[Material for this exercise Boundary: Start]

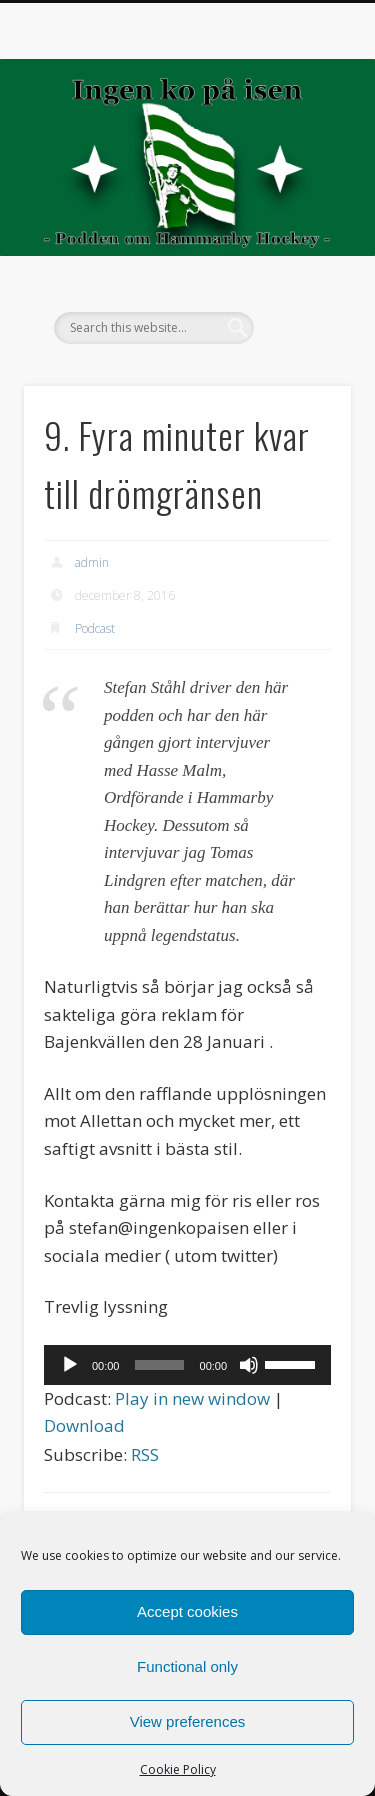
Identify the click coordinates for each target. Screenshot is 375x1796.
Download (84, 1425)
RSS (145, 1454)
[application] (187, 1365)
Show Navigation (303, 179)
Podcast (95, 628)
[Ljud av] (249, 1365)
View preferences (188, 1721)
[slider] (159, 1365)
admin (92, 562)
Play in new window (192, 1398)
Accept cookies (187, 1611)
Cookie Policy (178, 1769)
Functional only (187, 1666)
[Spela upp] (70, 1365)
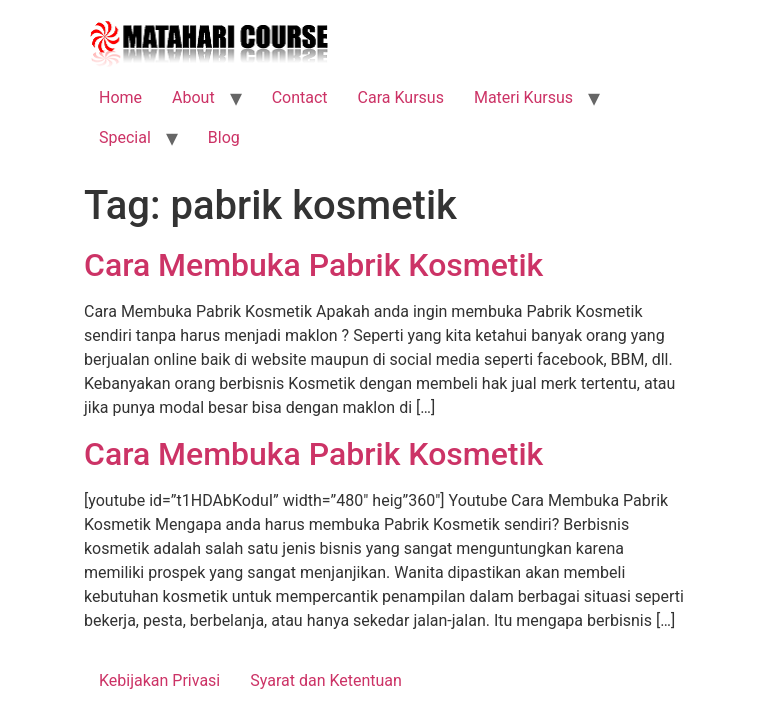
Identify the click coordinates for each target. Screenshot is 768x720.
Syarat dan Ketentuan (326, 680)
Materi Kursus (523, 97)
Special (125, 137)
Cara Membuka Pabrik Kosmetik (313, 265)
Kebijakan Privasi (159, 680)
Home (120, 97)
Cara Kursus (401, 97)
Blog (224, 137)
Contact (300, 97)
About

[Material for this exercise Boundary: End]

**The problem**
Nothing in the records should be changed in the copy, but the pictures must be left out.

**Your solution**
Identify the click coordinates for each target. Screenshot is 375x1796.
Download (84, 1425)
RSS (145, 1454)
[application] (187, 1365)
Show Navigation (303, 179)
Podcast (95, 628)
[Ljud av] (249, 1365)
View preferences (188, 1721)
[slider] (159, 1365)
admin (92, 562)
Play in new window (192, 1398)
Accept cookies (187, 1611)
Cookie Policy (178, 1769)
Functional only (187, 1666)
[Spela upp] (70, 1365)
Identify the click coordinates for each target. Screenshot is 768x720.
Syarat dan Ketentuan (326, 680)
Materi Kursus (523, 97)
Special (125, 137)
Cara Membuka Pabrik Kosmetik (313, 265)
Kebijakan Privasi (159, 680)
Home (120, 97)
Cara Kursus (401, 97)
Blog (224, 137)
Contact (300, 97)
About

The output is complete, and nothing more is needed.